Two Important Lessons
We were told to stand up and stretch our arms out like airplanes, and then lean side to side. Then we were told to “hold” bond prices in one hand and interest rates in the other, and never forget that they moved inversely. It felt childish at the time, but it stuck.
We were also told, in no uncertain terms, to never fight the Fed.
But it only took a few days on the job to realize that instruction, both academic and practical, is different than reality.
Most investors, as well as professors, talk about bonds as staid, once-and-done purchases that sit on the shelf and gather dust.
But professional investors and institutions know better. Bond prices move, and over the last 15 years they have moved fast. When asset prices change, there’s an opportunity to make money – or at least improve your positioning. Pension funds, hedge funds, insurance companies, and other groups that hold large bond portfolios are constantly tweaking their holdings. Right now, with the yield curve almost flat, one of those opportunities is staring us in the face.
It’s Time to Roll
Rolling a bond portfolio, be it one bond or ten million, means to dramatically change the duration, or weighted maturity, of the holdings. The change in the interest rate environment dictates which direction to go. And right now the yield curve is telling us to come way in, exchanging long bonds for short bonds.
It’s all about risk.
The essential part of bond investing is trading time, or maturity, risk and credit risk for income. The longer until maturity, and lower the credit, the more investors should get paid for investing.
But sometimes these relationships get out of whack.
Today, the maturity risk to income relationship is skewed. Due to outside influences, the 30-year Treasury bond yields just 2.04%, while the six-month Treasury bond yields 1.90%, essentially the same, even though the difference in maturity risk is 29 and a half years!
If you’d purchased a 30-year Treasury bond a year ago at the prevailing rate of 3.04%, your bond would have increased in value by just over 20%.
This is where we “roll.”
Plot Your Move
The smart bond trade today is to sell long maturity bonds, capture the gains, and then reinvest in shorter maturity bonds that have close to the same interest rate. The reinvested capital gain will help make up for the lower coupon.

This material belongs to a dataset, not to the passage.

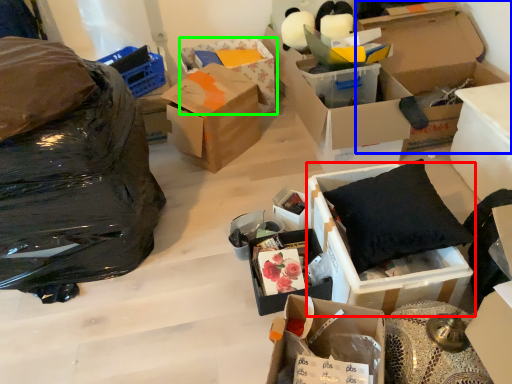 Question: Estimate the real-world distances between objects in this image. Which object is closer to box (highlighted by a red box), box (highlighted by a blue box) or box (highlighted by a green box)?

Choices:
 (A) box
 (B) box

Answer: (A) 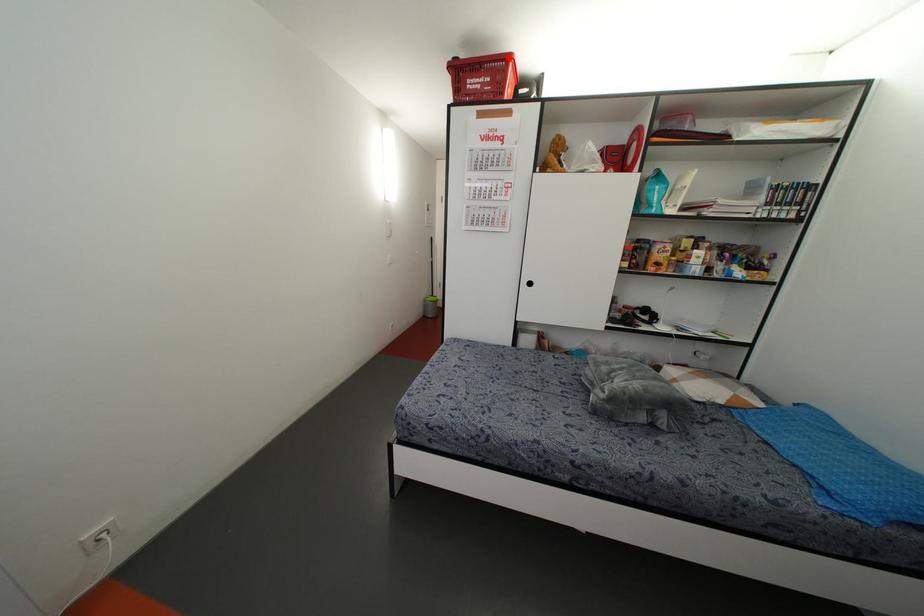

The risk in the trade is that interest rates might fall further, or the yield curve might steepen by short maturity bond yields sinking, which will cause reinvestment risk when the newly purchased bonds mature.
But the potential gain is that when long interest rates eventually move higher, investors will have captured and protected their capital gains and can use those proceeds to buy bonds with higher yield.
Unlike stocks, bond investments are made with an eye toward multi-year changes. To determine if you think this strategy makes sense, you have to ask how long will the 30-year Treasury remain at 2% or lower? One year? Two? Five?
It’s a game of probabilities.
Invest Like a Pro
Given what lies ahead with the U.S. elections, the lack of growth abroad, and central banks crushing rates to keep their economies upright, long interest rates in the U.S. could be low for a couple of years.
The flip side is that the long Treasury bond just touched the lowest price in history, so if we return to anything approaching normal, rates will move up by at least 200 or 300 basis points (2% to 3%), after this unusual period passes.
By rolling down bond maturities, investors give themselves incredible flexibility to make investment decisions in the future, and with the yield curve so flat, they don’t give up a lot of income to do it.
That’s a professional move that retail investors can consider at home.